Apologies in advance if that is a dumb question.

Phil

lias’s picture

lias commented

don't you share the same IP with all the other sites hosted on the same machine? So that would mean all those other sites would have access since they're using same IP.

anner’s picture

anner commented

I'm not on shared hosting. Yes, that would be an issue if you are sharing an IP (shared hosting http), but it would at least limit your risk. It's been so long since I tried to protect anything on a site that wasn't https (which requires a unique IP) that I hadn't thought of that.

jtk3’s picture

jtk3 commented

...upon request or for a modest additional charge.
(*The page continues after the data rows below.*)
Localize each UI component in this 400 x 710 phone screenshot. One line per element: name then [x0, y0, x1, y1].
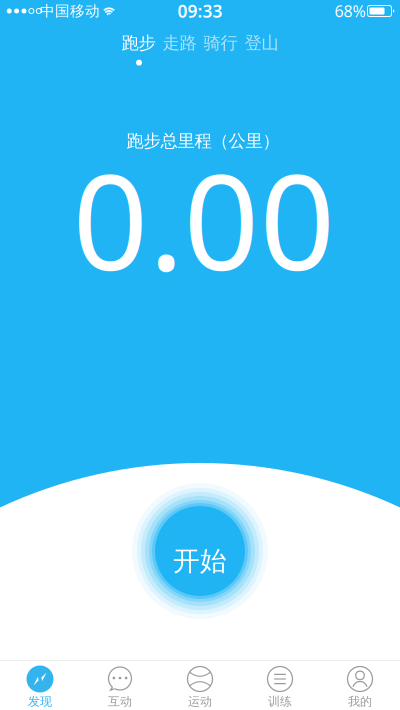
button[interactable]: 训练 [240, 660, 320, 710]
staticText: 开始 [173, 545, 227, 577]
staticText: 运动 [188, 694, 212, 709]
staticText: 跑步总里程（公里） [126, 130, 280, 152]
staticText: 跑步 [122, 32, 156, 54]
staticText: 登山 [244, 32, 278, 54]
staticText: 09:33 [178, 0, 222, 22]
staticText: 我的 [348, 694, 372, 709]
button[interactable]: 跑步 [122, 32, 156, 54]
button[interactable]: 走路 [162, 32, 196, 54]
staticText: 骑行 [204, 32, 238, 54]
staticText: 68% [334, 0, 366, 22]
staticText: 走路 [162, 32, 196, 54]
button[interactable]: 互动 [80, 660, 160, 710]
staticText: 发现 [28, 694, 52, 709]
staticText: 训练 [268, 694, 292, 709]
button[interactable]: 开始 [132, 483, 268, 619]
staticText: 0.00 [72, 131, 336, 307]
button[interactable]: 我的 [320, 660, 400, 710]
button[interactable]: 运动 [160, 660, 240, 710]
staticText: 中国移动 [40, 2, 100, 20]
button[interactable]: 骑行 [204, 32, 238, 54]
button[interactable]: 登山 [244, 32, 278, 54]
button[interactable]: 发现 [0, 660, 80, 710]
staticText: 互动 [108, 694, 132, 709]
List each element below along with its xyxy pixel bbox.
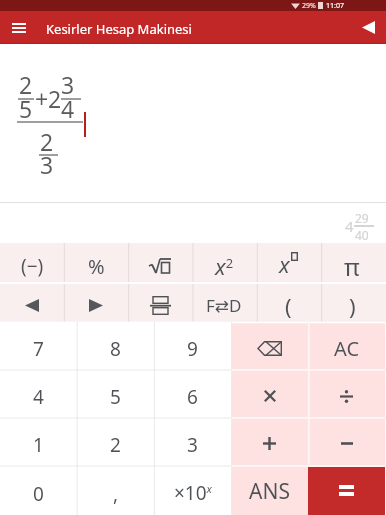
- button[interactable]: (−): [0, 243, 64, 283]
- button[interactable]: [308, 418, 385, 466]
- button[interactable]: %: [64, 243, 128, 283]
- button[interactable]: π: [320, 243, 384, 283]
- button[interactable]: x: [256, 243, 320, 283]
- button[interactable]: [0, 283, 64, 322]
- button[interactable]: ×10x: [154, 466, 231, 515]
- button[interactable]: [231, 322, 308, 370]
- button[interactable]: [128, 243, 192, 283]
- staticText: 2: [48, 83, 62, 114]
- button[interactable]: 0: [0, 466, 77, 515]
- staticText: ): [349, 291, 356, 321]
- button[interactable]: F⇄D: [192, 283, 256, 322]
- staticText: 29%: [302, 1, 316, 11]
- staticText: 9: [187, 336, 198, 362]
- staticText: +: [35, 83, 49, 114]
- button[interactable]: 1: [0, 418, 77, 466]
- button[interactable]: 5: [77, 370, 154, 418]
- staticText: 8: [110, 336, 121, 362]
- button[interactable]: [308, 370, 385, 418]
- button[interactable]: [231, 370, 308, 418]
- staticText: 4: [61, 93, 75, 124]
- staticText: 2: [40, 126, 54, 157]
- staticText: x: [279, 249, 290, 279]
- button[interactable]: 6: [154, 370, 231, 418]
- button[interactable]: AC: [308, 322, 385, 370]
- button[interactable]: [362, 21, 375, 34]
- staticText: (−): [21, 253, 44, 279]
- staticText: AC: [334, 335, 360, 362]
- staticText: 1: [33, 432, 44, 458]
- staticText: 3: [40, 149, 54, 180]
- button[interactable]: 2: [77, 418, 154, 466]
- staticText: x2: [215, 251, 234, 281]
- button[interactable]: 7: [0, 322, 77, 370]
- staticText: 3: [187, 432, 198, 458]
- staticText: 5: [110, 384, 121, 410]
- button[interactable]: [6, 16, 32, 40]
- button[interactable]: [308, 466, 385, 515]
- staticText: Kesirler Hesap Makinesi: [46, 20, 192, 38]
- staticText: 0: [33, 481, 44, 507]
- button[interactable]: 3: [154, 418, 231, 466]
- staticText: 2: [110, 432, 121, 458]
- staticText: F⇄D: [206, 294, 242, 317]
- staticText: 40: [355, 227, 369, 243]
- staticText: ANS: [249, 477, 290, 506]
- button[interactable]: ANS: [231, 466, 308, 515]
- button[interactable]: ,: [77, 466, 154, 515]
- button[interactable]: [128, 283, 192, 322]
- button[interactable]: (: [256, 283, 320, 322]
- staticText: π: [344, 250, 360, 283]
- button[interactable]: ): [320, 283, 384, 322]
- button[interactable]: [231, 418, 308, 466]
- staticText: 2: [19, 69, 33, 100]
- staticText: %: [88, 253, 105, 280]
- button[interactable]: 9: [154, 322, 231, 370]
- staticText: 6: [187, 384, 198, 410]
- button[interactable]: 4: [0, 370, 77, 418]
- button[interactable]: x2: [192, 243, 256, 283]
- staticText: 7: [33, 336, 44, 362]
- staticText: 3: [61, 69, 75, 100]
- staticText: ,: [113, 481, 119, 507]
- button[interactable]: [64, 283, 128, 322]
- staticText: 5: [19, 93, 33, 124]
- button[interactable]: 8: [77, 322, 154, 370]
- staticText: (: [285, 291, 292, 321]
- staticText: ×10x: [174, 480, 212, 506]
- staticText: 4: [345, 216, 354, 236]
- staticText: 11:07: [326, 1, 344, 11]
- staticText: 29: [355, 210, 369, 226]
- staticText: 4: [33, 384, 44, 410]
Mine does.

I think that solves the problem

gagagaga’s picture

gagagaga commented

Hi, I've looked for secure download file solution for drupal for 2 days, but I cannot find any solution.
I have a software download for my clients, they in other user group with role, I want a role can download files 1 time a day, other role can download 3 times a day, etc...
Anyone can help me ??

marcoka’s picture

marcoka commented

that second idea souds very good. im looking for a solution for that problem/methods for 2 days now and want to contribute a module after i decided what solution to use.
doing this on server side sounds very promising.